_How to complete this task_:
For every line in the records below that holds "avril", make a copy.

_Material for the task_:
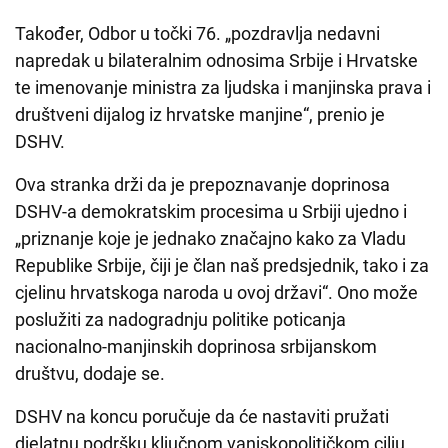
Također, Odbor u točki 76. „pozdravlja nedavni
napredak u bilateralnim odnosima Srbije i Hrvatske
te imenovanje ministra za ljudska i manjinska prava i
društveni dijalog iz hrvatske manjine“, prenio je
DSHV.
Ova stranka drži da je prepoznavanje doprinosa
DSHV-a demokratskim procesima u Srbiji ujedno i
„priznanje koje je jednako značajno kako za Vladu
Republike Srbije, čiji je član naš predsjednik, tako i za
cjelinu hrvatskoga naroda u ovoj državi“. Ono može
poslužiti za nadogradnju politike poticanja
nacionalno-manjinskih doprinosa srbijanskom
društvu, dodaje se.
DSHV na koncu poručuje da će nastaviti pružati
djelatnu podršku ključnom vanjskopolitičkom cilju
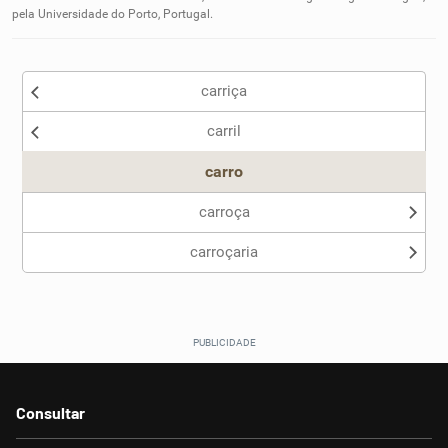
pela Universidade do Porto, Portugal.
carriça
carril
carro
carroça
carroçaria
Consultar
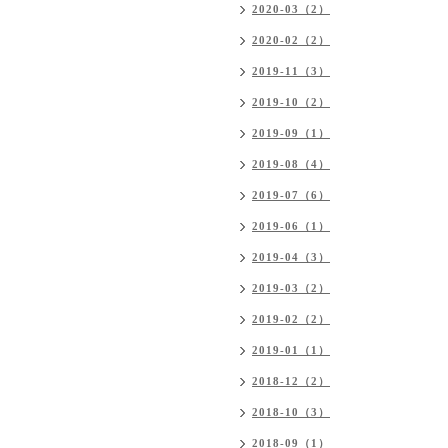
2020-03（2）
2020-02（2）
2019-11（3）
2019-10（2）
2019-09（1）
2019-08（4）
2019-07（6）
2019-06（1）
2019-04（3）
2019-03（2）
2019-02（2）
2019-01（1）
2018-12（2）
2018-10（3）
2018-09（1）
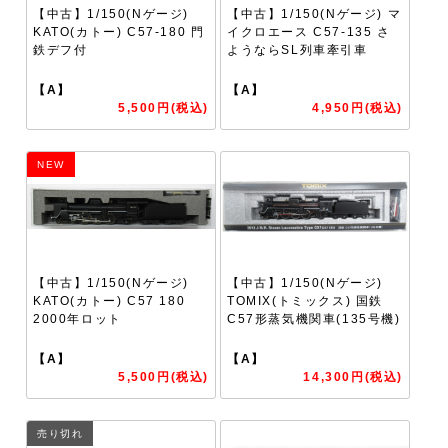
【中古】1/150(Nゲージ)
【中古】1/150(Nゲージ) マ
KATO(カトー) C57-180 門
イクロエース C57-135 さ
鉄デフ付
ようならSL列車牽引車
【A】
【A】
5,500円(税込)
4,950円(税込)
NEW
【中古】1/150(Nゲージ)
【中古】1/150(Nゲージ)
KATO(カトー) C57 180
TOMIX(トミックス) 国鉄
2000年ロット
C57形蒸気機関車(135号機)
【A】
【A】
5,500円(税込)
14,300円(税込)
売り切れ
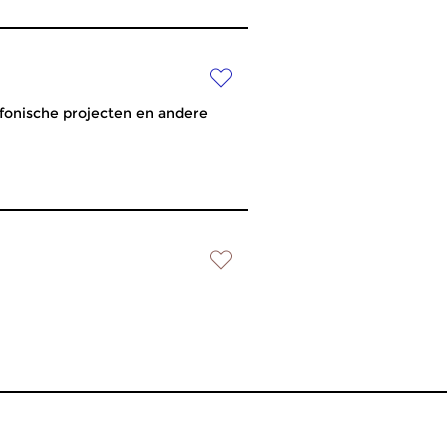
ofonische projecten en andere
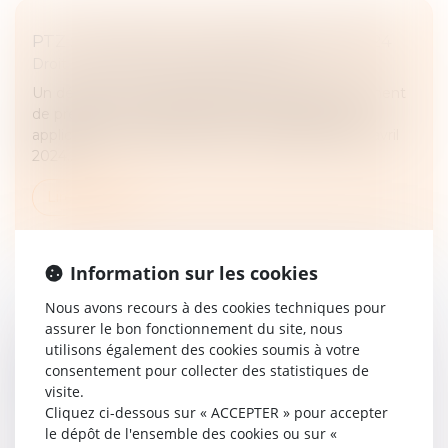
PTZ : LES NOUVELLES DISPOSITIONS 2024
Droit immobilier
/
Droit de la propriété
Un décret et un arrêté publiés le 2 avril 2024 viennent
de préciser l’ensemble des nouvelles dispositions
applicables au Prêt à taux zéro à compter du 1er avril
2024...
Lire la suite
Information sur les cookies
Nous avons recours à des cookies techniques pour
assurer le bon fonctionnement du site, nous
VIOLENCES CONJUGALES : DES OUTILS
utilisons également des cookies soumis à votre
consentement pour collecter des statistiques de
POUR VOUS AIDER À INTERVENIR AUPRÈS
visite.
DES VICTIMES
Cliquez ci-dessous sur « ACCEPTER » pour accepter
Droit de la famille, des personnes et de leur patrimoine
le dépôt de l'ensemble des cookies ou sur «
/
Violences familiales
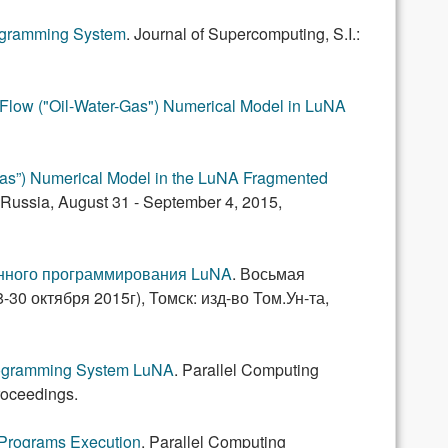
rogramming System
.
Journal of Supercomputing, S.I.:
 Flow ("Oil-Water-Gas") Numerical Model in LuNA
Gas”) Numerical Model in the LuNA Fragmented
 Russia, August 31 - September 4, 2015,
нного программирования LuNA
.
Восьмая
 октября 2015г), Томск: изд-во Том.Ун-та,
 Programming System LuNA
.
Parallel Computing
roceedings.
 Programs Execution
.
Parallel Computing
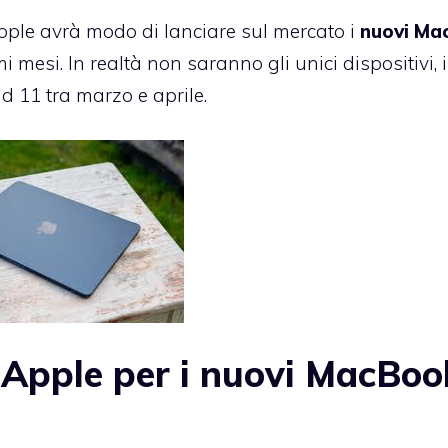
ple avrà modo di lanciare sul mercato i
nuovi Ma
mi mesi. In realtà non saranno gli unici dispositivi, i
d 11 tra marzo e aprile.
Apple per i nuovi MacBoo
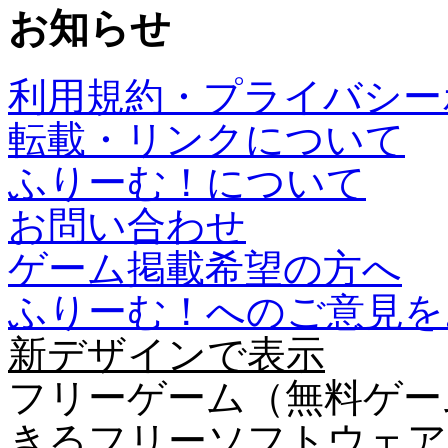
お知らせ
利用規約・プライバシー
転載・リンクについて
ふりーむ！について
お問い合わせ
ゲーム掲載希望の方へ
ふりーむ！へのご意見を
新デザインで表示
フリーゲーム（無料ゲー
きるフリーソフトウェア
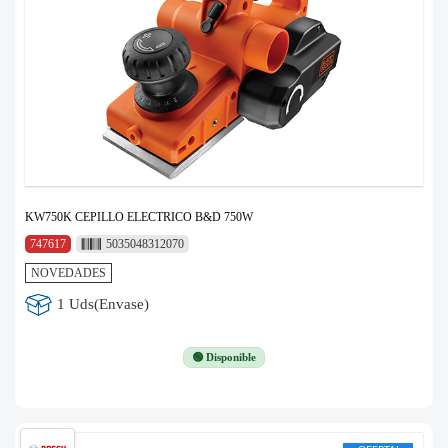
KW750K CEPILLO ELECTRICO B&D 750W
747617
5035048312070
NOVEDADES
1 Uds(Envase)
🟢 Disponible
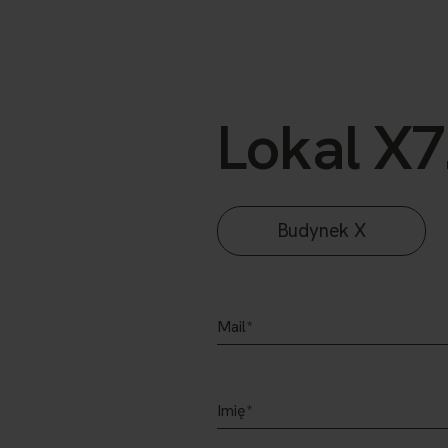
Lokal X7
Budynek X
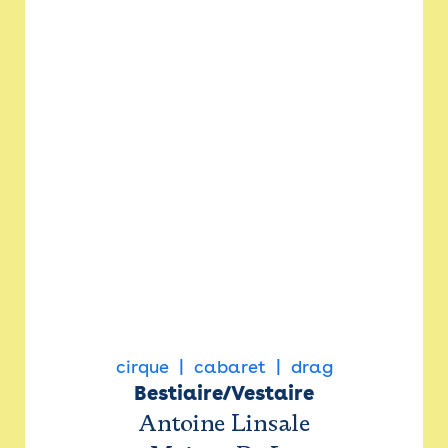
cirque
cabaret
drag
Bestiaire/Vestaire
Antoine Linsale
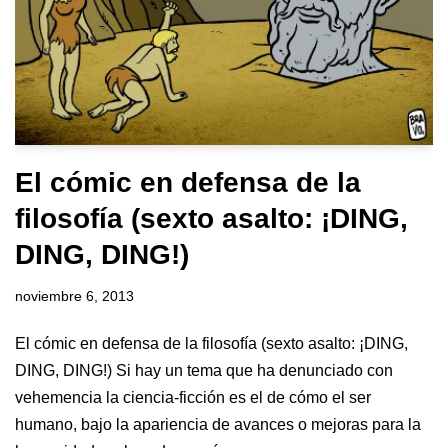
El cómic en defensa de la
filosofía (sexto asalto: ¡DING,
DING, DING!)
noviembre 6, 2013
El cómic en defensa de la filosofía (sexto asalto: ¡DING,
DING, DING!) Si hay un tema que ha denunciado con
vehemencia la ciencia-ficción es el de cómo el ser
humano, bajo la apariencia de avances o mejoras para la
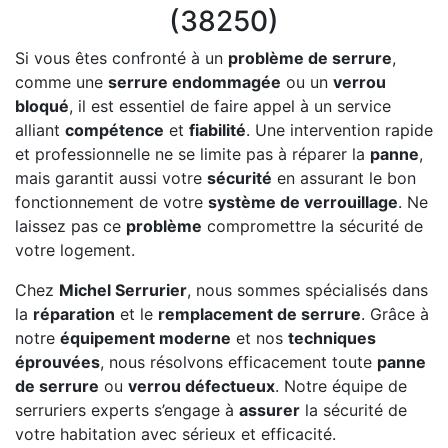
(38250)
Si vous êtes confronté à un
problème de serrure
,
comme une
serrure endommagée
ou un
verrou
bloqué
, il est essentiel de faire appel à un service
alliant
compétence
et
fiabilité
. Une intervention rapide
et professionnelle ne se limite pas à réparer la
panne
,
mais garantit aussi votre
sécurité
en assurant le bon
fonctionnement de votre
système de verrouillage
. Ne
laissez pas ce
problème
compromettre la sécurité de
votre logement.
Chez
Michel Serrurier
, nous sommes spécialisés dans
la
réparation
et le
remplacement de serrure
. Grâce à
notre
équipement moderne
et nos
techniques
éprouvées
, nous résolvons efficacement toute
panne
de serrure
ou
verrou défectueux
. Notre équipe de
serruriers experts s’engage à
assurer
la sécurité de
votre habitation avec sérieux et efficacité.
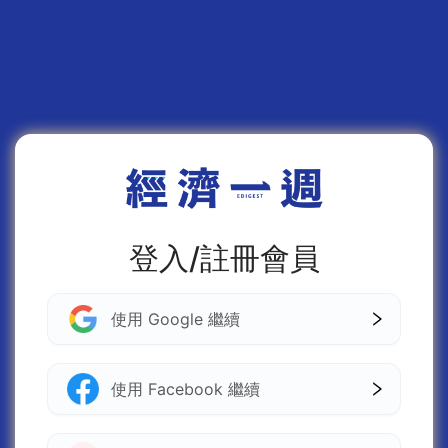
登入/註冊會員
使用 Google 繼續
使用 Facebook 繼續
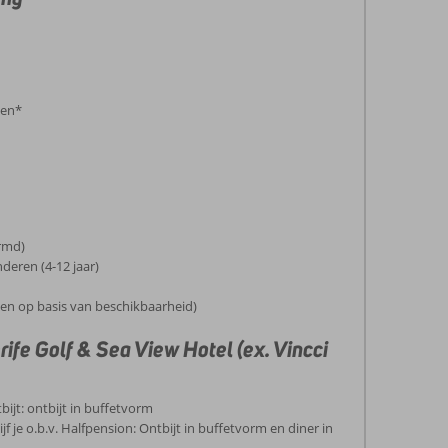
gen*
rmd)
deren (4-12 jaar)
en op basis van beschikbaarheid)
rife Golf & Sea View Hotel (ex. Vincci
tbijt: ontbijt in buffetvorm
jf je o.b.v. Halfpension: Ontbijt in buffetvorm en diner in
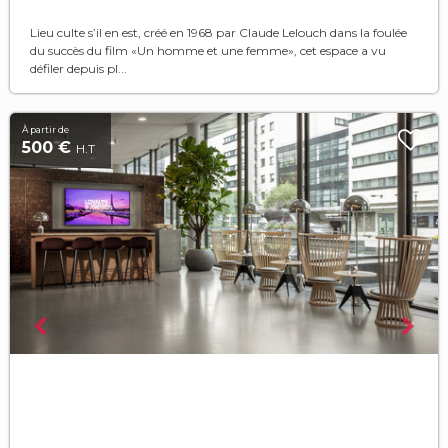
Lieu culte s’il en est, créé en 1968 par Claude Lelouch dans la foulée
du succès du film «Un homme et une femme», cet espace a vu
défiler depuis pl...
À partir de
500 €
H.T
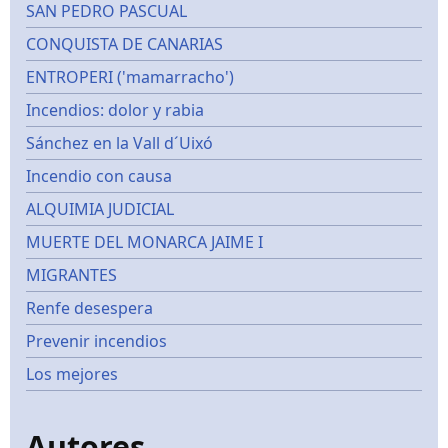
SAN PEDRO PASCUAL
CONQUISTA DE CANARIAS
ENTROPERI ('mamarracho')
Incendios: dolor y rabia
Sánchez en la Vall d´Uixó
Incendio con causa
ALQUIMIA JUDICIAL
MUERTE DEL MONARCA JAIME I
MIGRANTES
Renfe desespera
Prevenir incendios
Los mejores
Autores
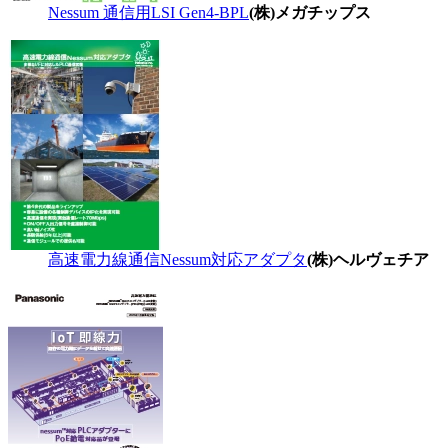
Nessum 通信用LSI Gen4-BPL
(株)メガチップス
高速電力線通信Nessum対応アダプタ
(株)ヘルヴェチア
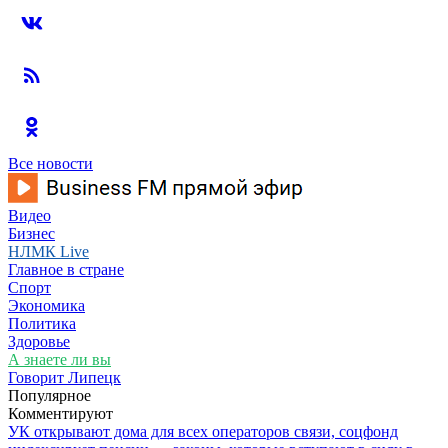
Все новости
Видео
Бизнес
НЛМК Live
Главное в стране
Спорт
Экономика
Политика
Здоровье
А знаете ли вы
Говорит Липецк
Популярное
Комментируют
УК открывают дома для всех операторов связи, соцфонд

_Task output_:
Un décret et un arrêté publiés le 2 avril 2024 viennent
applicables au Prêt à taux zéro à compter du 1er avril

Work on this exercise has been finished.